◆ Aim of the task
Make an exact copy of all the entries, with the pictures left out.

Data entries
________________________________________

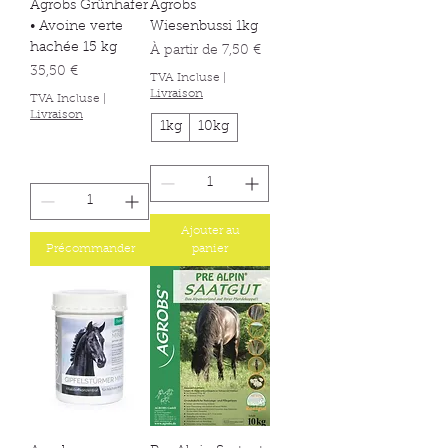
Agrobs Grünhafer
Agrobs
• Avoine verte
Wiesenbussi 1kg
hachée 15 kg
Prix promotionnel
À partir de
7,50 €
Prix
35,50 €
TVA Incluse
|
Livraison
TVA Incluse
|
Livraison
1kg
10kg
Ajouter au
Précommander
panier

________________________________________

◆ Response to the task
Agrobs Grünhafer
Agrobs
• Avoine verte
Wiesenbussi 1kg
hachée 15 kg
Prix promotionnel
À partir de
7,50 €
Prix
35,50 €
TVA Incluse
|
Livraison
TVA Incluse
|
Livraison
1kg
10kg
Ajouter au
Précommander
panier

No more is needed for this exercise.